Shinichi rolled his eyes. "Toma's a jerk, that's just the way he is, no amount of complaining from anyone's ever going to change that. That and he's Lord Nokota's favorite son," he added, voice growing much quieter. "They own most of the land around this village and several of the others nearby. This house became theirs when my parents were killed. I was supposed to leave, but my friend Ran's mother is a highly respected sorceress and she talked them into letting me stay. But they can still kick me out if they change their minds."
"Your parents…were killed?" Kaito asked slowly, wondering if he'd heard that right. Of course he'd wondered why Shinichi lived alone, but he'd always assumed he'd just moved out of his parents' house.
Shinichi paused for a moment in what he was doing as though just realizing what he'd said. Then he went back to work, eyes fixed on his hands. "Because of the feud with the Osei clans six years ago."
"I remember that," the magician noted, recalling how Uncle Ginzo had spent days ranting about how stupid the whole thing was.
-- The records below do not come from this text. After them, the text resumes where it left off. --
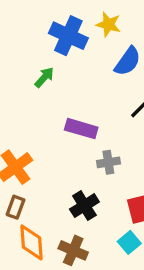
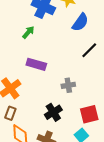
purple rectangle: (81, 129) -> (36, 64), moved

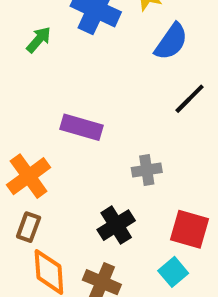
green arrow: (28, 32) -> (39, 40), moved
red square: (89, 114) -> (190, 229), turned 30

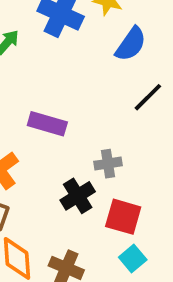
black cross: (116, 225) -> (78, 196), moved
red square: (190, 229) -> (123, 217), moved

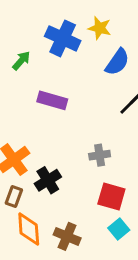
purple rectangle: (47, 124) -> (52, 100), moved
black cross: (78, 196) -> (48, 180), moved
Something about 'all that fuss over three damn lakes'. "Were they part of the fighting?"
Shinichi shook his head. "They—they were executed as spies. They said that my father's writings contained information for the enemy. It didn't help that they were against the fighting and did a lot of traveling in the borderlands advocating it."
"I see." Sensing that it was probably time to change the subject (and frankly feeling slightly sick to his stomach at the story), Kaito gestured towards the assorted vegetables set out on the table. "So is there anything I can do to help?"
"I don't know. What do you know about cooking?"
"Nothing at all. Well, except that I was told never to try it again—but I can chop things up or something."
Shinichi cast him a look with raised eyebrows before shaking his head, a smile tugging at the corners of his mouth. "Why don't you just let me know when the water in the pot starts to bubble?"
"If you'd like I could make it boil right now," he offered. "Magic like that is pretty basic. I won't even have to get up."
"I'm sure you can, but then I wouldn't have time to finish preparing everything else."
"I suppose that's true." Kaito heaved an exaggerated sigh and propped his chin up on his right palm. "Ah the cruelties of fate. I have been reduced to watching water boil."